Learning about ElasticSearch

ElasticSearch logo

This week I had a training at Trifork Amsterdam by Martijn and Uri from ElasticSearch. This training was a very nice in depth look at the capabilities of ElasticSearch. Like with all trainings and conferences I get motivated to try out the technology immediately. I am working on a plugin for ElasticSearch using AngularJS. More on this in a next blog at Trifork.

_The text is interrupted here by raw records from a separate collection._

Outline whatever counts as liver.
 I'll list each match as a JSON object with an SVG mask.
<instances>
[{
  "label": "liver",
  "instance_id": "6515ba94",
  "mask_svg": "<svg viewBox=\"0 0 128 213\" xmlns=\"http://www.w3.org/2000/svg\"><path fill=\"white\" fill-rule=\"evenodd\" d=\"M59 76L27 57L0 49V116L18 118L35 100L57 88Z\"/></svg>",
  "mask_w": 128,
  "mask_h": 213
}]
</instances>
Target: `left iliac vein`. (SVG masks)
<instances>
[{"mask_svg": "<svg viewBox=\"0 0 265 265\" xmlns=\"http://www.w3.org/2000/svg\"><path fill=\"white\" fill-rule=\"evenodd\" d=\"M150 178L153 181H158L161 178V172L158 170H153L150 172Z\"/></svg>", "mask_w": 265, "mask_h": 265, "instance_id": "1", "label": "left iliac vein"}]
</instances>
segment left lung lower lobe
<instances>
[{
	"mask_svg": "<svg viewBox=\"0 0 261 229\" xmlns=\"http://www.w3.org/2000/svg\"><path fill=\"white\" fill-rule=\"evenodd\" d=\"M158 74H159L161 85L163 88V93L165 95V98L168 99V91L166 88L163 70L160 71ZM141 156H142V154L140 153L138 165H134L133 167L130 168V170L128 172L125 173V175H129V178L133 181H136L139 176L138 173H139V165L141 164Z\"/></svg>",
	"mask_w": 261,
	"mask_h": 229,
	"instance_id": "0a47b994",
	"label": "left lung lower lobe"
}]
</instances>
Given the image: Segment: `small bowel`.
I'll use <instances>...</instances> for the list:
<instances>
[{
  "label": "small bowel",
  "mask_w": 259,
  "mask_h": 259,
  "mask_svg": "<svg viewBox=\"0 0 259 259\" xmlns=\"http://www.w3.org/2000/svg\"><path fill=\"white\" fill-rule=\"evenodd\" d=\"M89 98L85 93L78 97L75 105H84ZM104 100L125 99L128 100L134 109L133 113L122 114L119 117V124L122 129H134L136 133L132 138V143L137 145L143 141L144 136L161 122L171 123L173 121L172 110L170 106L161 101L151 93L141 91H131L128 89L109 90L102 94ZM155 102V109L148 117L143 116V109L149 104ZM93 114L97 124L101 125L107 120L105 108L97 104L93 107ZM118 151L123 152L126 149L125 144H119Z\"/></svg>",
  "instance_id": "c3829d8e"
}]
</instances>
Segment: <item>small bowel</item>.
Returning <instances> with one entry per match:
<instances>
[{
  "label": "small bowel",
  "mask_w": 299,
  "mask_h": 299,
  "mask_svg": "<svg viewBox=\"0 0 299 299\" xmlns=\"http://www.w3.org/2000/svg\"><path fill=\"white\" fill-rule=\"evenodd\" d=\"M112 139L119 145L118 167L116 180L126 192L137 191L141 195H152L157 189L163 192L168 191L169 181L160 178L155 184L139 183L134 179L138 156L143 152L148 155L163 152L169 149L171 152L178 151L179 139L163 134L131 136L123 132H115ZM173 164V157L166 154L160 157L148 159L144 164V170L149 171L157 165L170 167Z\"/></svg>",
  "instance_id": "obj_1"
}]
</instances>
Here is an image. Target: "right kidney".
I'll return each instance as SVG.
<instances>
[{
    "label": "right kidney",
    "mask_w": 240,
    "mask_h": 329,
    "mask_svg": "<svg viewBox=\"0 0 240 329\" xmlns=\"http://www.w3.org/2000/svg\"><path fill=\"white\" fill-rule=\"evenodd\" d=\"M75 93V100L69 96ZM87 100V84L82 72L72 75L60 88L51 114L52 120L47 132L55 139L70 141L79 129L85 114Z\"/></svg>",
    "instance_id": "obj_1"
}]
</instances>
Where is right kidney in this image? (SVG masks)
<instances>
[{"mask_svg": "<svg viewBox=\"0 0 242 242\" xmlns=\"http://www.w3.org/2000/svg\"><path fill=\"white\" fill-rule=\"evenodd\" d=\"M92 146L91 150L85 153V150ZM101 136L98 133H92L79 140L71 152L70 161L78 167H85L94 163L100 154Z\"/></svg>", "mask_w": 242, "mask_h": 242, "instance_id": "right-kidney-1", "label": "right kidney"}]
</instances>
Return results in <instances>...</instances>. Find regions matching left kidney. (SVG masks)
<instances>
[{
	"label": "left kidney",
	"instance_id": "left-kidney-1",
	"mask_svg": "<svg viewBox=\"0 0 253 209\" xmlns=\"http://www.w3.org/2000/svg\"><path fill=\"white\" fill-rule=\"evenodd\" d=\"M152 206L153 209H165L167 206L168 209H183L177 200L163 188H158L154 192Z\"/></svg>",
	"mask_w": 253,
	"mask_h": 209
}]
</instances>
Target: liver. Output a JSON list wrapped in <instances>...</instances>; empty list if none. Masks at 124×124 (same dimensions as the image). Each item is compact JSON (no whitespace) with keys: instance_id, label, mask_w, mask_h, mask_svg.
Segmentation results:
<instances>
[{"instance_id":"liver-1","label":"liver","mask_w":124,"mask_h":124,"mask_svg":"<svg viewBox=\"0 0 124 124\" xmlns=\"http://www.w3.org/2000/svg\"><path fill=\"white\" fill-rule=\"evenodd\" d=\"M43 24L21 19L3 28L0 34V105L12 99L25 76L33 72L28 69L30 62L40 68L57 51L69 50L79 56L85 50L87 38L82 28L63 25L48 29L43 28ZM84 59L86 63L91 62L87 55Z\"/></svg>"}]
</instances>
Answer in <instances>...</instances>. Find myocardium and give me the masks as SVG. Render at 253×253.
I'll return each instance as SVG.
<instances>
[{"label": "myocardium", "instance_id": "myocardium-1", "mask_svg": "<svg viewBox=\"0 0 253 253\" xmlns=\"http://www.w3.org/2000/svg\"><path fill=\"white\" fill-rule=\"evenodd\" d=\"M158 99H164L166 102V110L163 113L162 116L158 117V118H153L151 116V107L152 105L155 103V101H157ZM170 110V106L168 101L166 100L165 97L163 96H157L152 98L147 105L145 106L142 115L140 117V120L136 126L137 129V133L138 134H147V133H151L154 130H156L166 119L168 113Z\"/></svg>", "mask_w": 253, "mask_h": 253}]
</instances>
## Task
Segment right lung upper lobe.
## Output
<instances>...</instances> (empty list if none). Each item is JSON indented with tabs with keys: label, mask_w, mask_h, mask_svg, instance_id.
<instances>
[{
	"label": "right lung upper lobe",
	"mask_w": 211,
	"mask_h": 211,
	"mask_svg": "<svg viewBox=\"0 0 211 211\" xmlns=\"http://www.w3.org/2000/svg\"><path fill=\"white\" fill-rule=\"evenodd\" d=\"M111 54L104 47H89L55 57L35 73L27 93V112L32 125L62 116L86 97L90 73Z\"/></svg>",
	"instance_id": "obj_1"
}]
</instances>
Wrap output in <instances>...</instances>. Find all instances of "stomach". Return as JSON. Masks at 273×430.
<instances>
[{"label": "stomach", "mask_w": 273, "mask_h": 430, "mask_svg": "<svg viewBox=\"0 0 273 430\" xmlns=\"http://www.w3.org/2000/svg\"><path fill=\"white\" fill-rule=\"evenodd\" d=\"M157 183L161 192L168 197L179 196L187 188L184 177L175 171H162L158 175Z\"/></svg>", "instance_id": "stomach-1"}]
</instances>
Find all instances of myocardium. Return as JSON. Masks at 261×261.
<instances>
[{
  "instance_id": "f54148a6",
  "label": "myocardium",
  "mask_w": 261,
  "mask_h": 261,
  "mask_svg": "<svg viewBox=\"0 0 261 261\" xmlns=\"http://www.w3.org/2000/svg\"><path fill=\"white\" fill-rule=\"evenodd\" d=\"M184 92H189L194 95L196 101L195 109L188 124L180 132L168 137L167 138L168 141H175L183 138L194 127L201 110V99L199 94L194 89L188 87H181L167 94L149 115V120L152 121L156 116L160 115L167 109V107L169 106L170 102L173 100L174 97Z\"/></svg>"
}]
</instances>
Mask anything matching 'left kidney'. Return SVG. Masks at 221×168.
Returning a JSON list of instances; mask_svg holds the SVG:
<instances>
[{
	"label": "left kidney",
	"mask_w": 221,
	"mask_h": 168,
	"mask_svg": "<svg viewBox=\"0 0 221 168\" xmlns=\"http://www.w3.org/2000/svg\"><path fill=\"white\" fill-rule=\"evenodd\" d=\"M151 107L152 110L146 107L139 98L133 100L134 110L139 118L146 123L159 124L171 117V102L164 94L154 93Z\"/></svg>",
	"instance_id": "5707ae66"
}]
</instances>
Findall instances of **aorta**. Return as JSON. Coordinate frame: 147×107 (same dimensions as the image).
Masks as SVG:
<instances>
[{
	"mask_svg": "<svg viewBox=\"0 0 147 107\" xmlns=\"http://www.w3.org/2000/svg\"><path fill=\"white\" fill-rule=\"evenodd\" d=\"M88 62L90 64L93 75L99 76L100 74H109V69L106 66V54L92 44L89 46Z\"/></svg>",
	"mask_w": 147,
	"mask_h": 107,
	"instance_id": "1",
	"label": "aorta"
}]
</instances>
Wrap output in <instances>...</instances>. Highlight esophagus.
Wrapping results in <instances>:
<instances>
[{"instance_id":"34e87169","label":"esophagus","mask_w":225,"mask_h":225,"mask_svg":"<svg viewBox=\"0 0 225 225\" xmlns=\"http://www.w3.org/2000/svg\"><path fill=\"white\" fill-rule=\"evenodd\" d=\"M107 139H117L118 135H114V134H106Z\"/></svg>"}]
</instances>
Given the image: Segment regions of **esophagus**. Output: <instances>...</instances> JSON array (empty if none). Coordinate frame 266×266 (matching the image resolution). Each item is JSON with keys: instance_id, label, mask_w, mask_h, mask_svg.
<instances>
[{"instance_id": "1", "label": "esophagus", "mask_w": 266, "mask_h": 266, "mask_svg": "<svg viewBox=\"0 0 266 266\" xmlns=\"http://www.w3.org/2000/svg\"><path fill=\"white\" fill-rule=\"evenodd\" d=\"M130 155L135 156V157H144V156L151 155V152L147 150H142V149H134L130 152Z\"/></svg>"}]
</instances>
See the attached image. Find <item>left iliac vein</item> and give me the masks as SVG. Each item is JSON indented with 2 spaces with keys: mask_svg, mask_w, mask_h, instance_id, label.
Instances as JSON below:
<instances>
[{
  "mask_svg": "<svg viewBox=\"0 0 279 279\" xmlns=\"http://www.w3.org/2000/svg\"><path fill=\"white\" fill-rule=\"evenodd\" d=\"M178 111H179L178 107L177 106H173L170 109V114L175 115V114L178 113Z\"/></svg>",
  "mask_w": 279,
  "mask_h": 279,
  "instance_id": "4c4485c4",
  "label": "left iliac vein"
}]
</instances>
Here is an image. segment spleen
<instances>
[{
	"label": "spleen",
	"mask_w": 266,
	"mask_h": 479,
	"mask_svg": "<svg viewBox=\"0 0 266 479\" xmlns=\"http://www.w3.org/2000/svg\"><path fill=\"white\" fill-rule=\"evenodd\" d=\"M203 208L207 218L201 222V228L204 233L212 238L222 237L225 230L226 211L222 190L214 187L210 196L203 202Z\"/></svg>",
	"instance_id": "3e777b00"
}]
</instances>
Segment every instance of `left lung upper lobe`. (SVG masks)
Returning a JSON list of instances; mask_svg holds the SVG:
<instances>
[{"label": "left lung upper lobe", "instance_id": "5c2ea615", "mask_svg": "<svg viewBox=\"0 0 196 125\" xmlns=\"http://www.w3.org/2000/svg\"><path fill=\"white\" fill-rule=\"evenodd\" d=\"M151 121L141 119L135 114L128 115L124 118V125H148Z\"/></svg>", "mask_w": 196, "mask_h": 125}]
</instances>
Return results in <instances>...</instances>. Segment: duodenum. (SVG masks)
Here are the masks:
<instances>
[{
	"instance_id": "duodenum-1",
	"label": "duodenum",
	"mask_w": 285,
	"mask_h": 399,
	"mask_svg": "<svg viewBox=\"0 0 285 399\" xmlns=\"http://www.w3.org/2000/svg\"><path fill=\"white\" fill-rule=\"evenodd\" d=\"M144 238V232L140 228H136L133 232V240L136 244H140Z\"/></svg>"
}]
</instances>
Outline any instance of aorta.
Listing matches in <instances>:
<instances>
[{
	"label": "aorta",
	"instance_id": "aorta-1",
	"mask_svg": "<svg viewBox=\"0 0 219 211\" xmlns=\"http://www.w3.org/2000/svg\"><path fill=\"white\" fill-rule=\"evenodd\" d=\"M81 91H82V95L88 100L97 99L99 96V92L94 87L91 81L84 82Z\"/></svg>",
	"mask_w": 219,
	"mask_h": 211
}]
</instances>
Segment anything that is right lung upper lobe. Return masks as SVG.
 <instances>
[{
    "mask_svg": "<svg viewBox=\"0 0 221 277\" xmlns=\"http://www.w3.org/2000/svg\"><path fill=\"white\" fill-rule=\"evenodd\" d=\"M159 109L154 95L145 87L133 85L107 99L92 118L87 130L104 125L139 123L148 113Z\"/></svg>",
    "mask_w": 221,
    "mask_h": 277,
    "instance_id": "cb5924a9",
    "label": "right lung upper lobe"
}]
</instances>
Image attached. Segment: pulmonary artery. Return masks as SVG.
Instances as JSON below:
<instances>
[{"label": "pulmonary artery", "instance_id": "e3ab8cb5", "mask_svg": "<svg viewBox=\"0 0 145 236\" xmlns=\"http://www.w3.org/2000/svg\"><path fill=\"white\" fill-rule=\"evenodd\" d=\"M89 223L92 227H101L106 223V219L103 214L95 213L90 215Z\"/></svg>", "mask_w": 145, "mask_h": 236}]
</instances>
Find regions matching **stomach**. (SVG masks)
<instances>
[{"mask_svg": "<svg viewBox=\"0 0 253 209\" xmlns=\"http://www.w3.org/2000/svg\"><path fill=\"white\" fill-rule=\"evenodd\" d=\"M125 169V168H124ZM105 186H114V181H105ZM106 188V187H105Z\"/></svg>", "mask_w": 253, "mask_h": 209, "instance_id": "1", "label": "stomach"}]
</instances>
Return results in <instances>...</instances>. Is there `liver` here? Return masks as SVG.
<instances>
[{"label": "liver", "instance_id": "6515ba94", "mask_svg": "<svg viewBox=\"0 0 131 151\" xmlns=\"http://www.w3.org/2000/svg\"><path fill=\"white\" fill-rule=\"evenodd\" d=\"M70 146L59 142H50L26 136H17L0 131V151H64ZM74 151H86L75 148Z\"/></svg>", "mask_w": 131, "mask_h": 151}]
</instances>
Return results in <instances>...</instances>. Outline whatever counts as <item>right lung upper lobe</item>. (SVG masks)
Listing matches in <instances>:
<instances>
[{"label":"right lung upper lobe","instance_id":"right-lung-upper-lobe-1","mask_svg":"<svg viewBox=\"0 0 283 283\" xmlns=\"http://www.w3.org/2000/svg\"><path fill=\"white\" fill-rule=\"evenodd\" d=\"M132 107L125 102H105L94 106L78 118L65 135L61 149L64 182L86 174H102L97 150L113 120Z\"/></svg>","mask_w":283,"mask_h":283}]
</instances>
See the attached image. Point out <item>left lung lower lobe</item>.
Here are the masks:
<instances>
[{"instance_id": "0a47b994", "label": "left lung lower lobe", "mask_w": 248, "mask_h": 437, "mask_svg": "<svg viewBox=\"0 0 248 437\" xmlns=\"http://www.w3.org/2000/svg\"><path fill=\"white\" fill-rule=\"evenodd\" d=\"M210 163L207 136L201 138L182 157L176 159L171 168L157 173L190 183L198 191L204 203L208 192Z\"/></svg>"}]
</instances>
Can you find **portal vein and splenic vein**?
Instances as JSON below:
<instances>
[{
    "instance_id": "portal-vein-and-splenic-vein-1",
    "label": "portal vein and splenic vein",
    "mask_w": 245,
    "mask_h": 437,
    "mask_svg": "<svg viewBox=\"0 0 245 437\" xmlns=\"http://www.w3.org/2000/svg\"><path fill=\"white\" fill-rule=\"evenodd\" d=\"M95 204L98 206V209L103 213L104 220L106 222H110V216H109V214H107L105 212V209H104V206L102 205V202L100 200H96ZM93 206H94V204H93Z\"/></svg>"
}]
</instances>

In this blog I am going to tell you the steps I took to get going with ElasticSearch. I show some of the steps for installing ElasticSearch, explain the first steps in using the groovy library. Next to that I’ll show you how to index this wordpress blog using ElasticSearch. When everything is indexed I will of course show some of the queries you can perform.

Let us get going.

Installing and configuring

I do not want to make this part to extensive. The documentation at the site of ElasticSearch is rigorous and therefore my extra lines would be to much. Some of the things I want to accomplish in the configuration are:

Start elastic search with the logs in your command prompt: -f
Specify the location of the configuration file: -Des.config=/path/to/config/file

Change the name of the cluster and the node: cluster.name: jc-elasticsearch and node.name: “Node-gridshore”
Disable the multiple shards and replicas for local development: index.number_of_shards: 1 and index.number_of_replicas: 0
Path to the location of the configuration files: path.conf: /path/to/conf
Other paths, like work folder, logs folder, data folder and plugin folder.

Install the head plugin to have a look at whay is happening to your cluster. I have chosen to install the plugin in the normal directory and than copy it to my configured plugins folder.

Don’t forget to install and use java 7, al that java 6 stuff is really old and slow compared to 7. ElasticSearch can do a better job when running on 7.

Those are the first commands to get everything running, so once more the steps:

Download elastic search: http://www.elasticsearch.org/download/. I used 0.20.2
Create a directory structure outside of the downloaded elastic search folder: config, data, logs, plugins, work.
Copy the elastic search.yml and logging.yml to the config folder and make the changes as mentioned.
Install the plugin and copy it to your plugins folder: bin/plugin -install Aconex/elasticsearch-head
Move to the main folder of you ElasticSearch download and execute the command (with your location of the config file)

bin/elasticsearch -f -Des.config=/.../elasticsearch/projects/gridshore/config/elasticsearch.yml

Now you can browse to the head plugin and see that not a lot has happened yet.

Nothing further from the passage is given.